The United States is insisting on the need for a strong, rapid and coordinated stimulus. Why? Because they were the last ones to put in place their plan and they are facing a bigger crisis, French Finance Minister Christine Lagarde said.

For most of the countries in continental Europe, the urgency is to develop the rules, highlight discipline and sanctions through a new architecture of the financial system, she said in an interview in Les Echos newspaper.

China said it too was ready to do more if needed to spur its growth. British Finance Minister Alistair Darling, hosting the weekend's meeting, played down the importance of any rift.

Obviously if you have 20 people sitting round a table, there will be differences, he told Reuters. There is a lot of common ground. If you take fiscal stimulus, for example, the U.S. has, we have, the French have, the Germans have.

GREAT RECESSION

The world economy shrank for the first time since 1945 in the last quarter of 2008, throwing millions of people out of work, and the IMF says 2009 will bring the first annual global contraction for more than 60 years.

While financial markets have lately taken some comfort from signs that large U.S. banks may survive without full government takeovers, a solution to the core problem of what to do with a mountain of troubled banking assets is proving elusive.

Financial markets are awaiting detailed U.S. plans on that.

Washington is in the meantime urging the big industrialized countries to spend 2 percent of their gross domestic product to boost demand and economic activity, but France and Germany say they will not spend more than announced for now.
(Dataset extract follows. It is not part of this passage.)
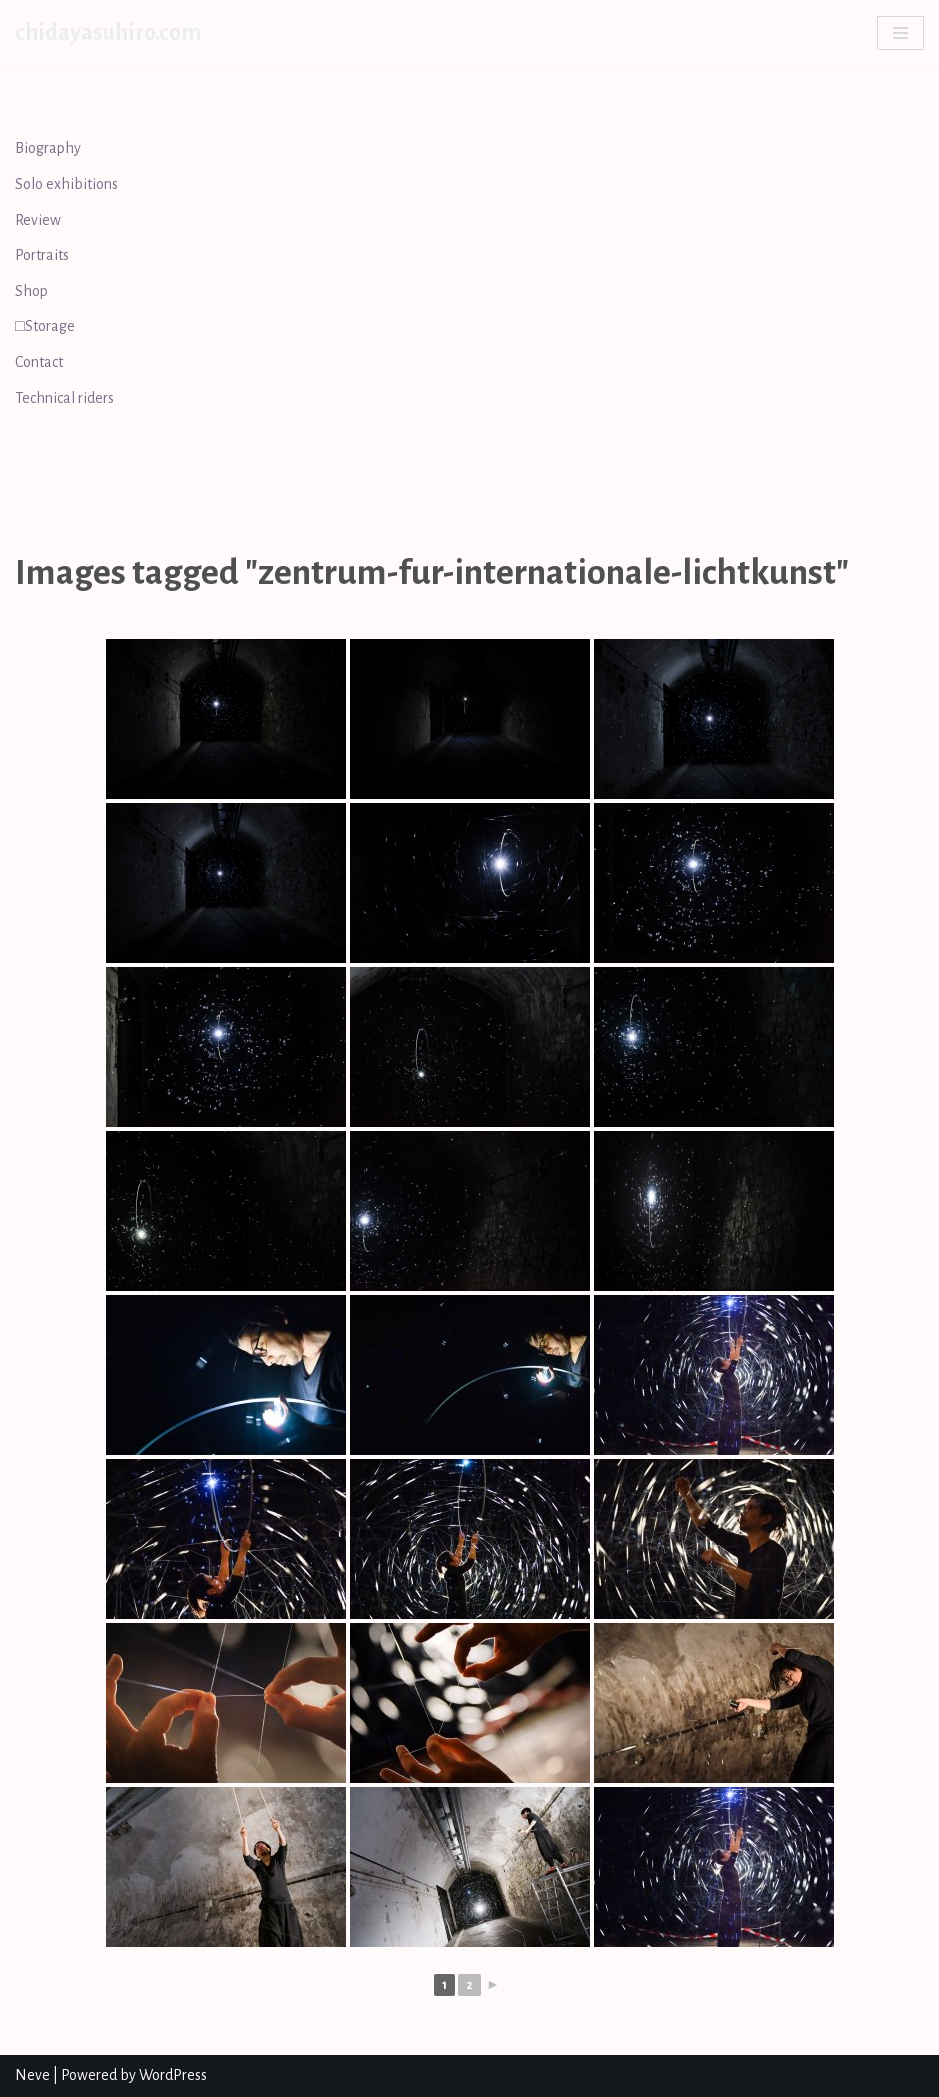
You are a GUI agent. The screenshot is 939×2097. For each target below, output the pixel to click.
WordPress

Meeting host Darling said: We must do three things: boost demand, reform the global system of financial regulation, and increase the resources of the International Monetary Fund.

Top White House economic adviser Lawrence Summers called on Friday for the United States to lead a global drive to boost regulatory standards.
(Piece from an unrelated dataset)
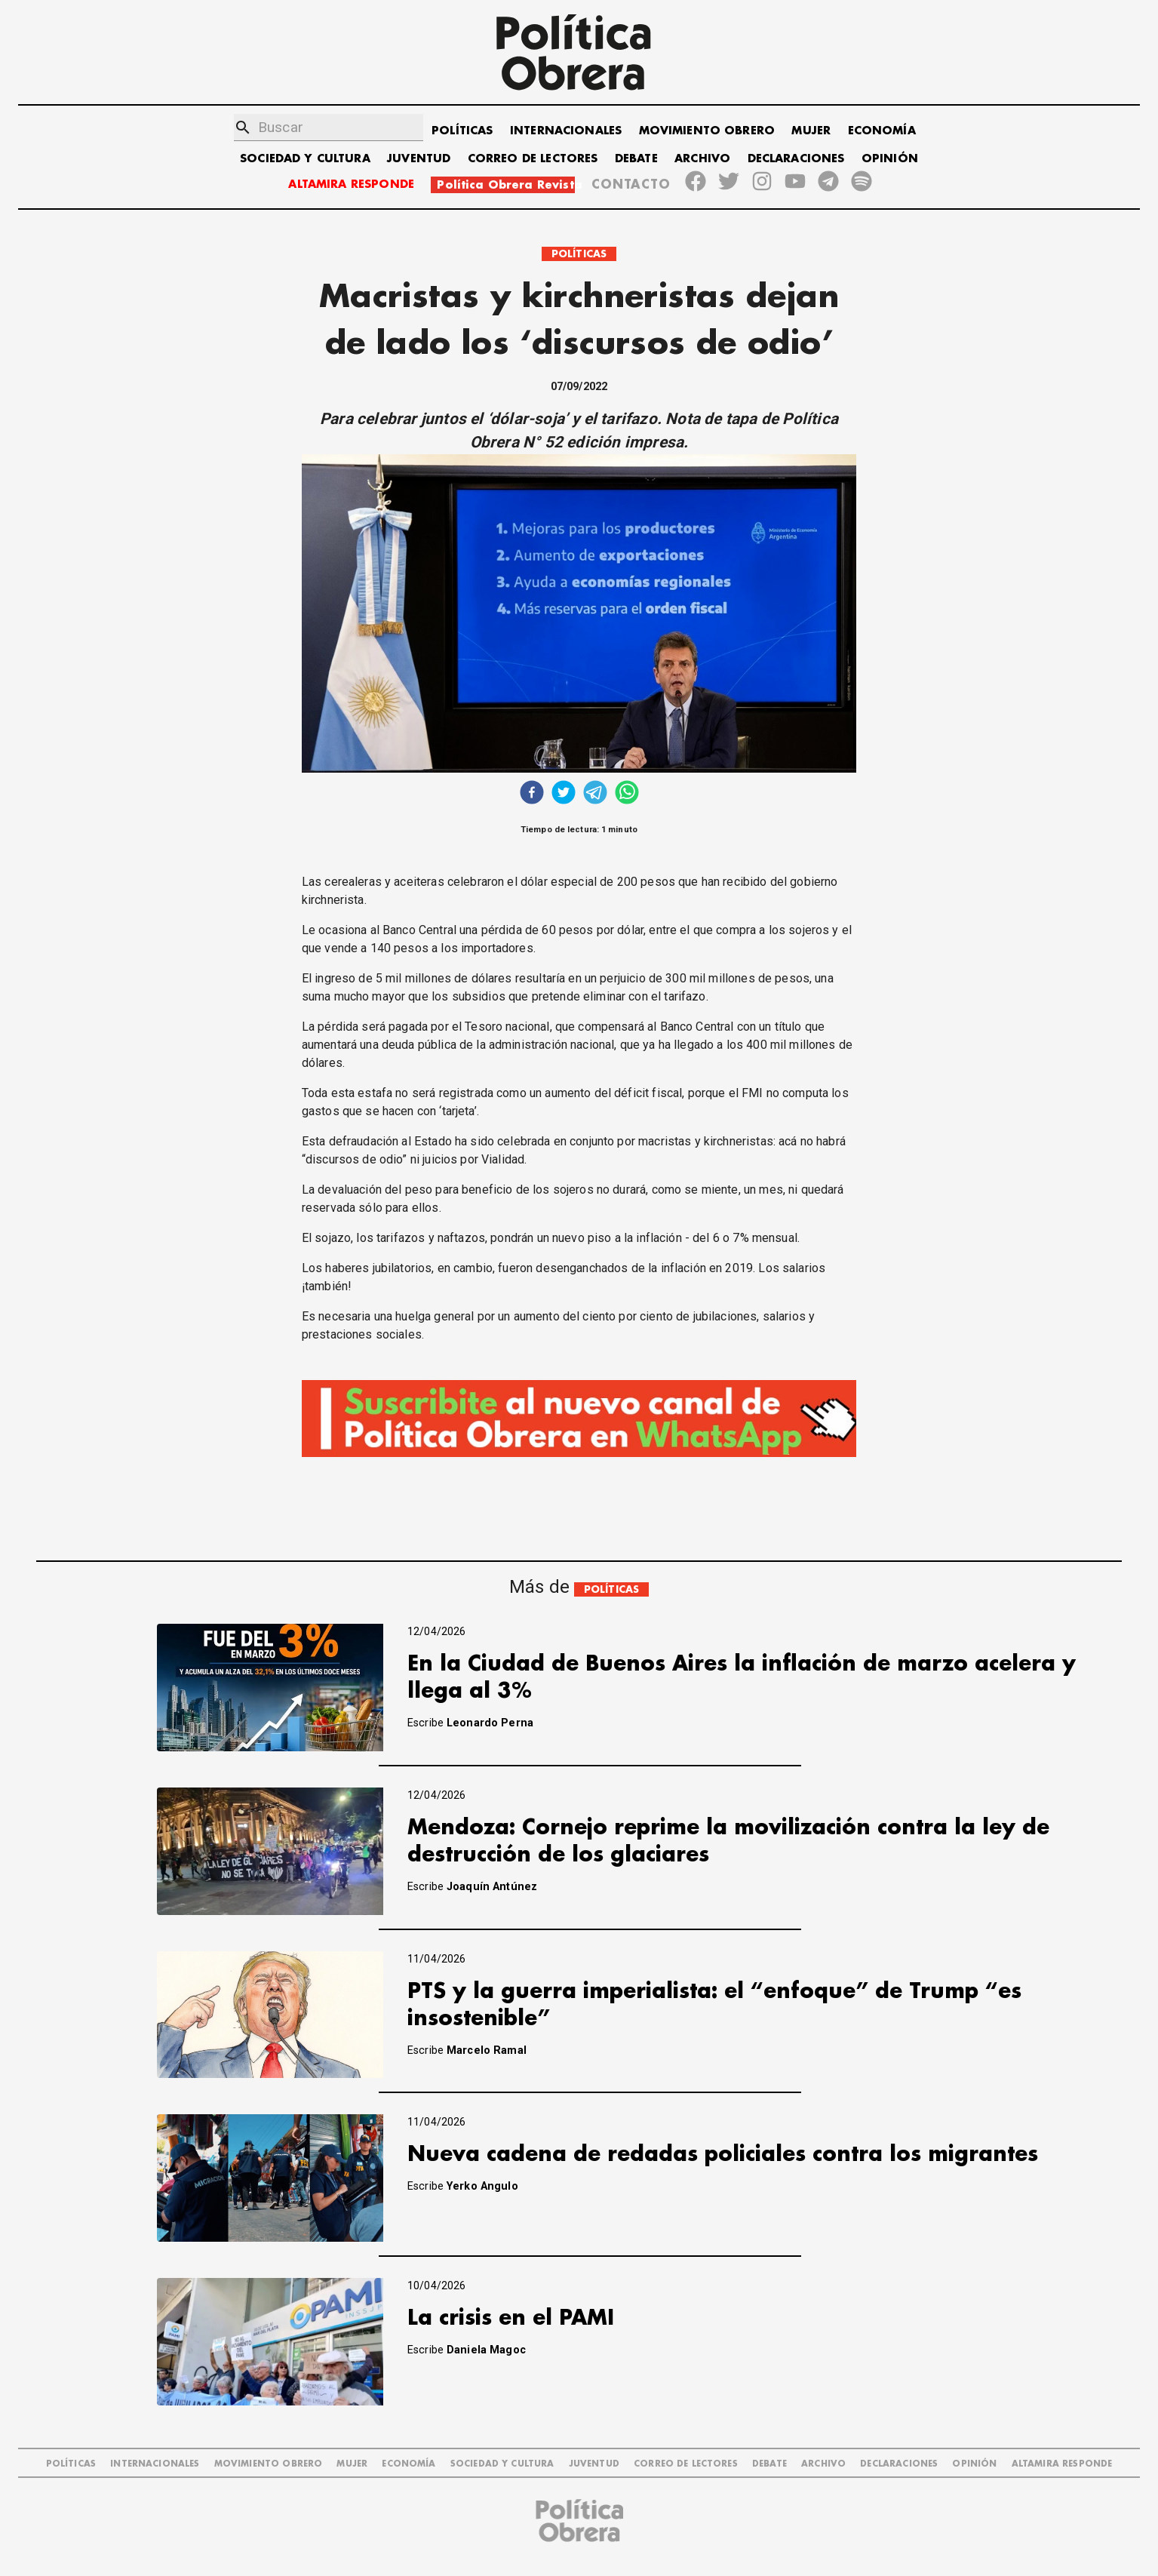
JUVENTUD (418, 158)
Globally, the United States must lead a leveling-up of regulatory standards, not as has happened all too often in the recent past, trying to win a race to the bottom, Summers said in a speech in Washington.

A document obtained by Reuters this week showed that the EU may be willing to grant up to another $100 billion to the IMF to help severely distressed countries. Japan has already committed $100 billion, and China's checkbook is being eyed now too.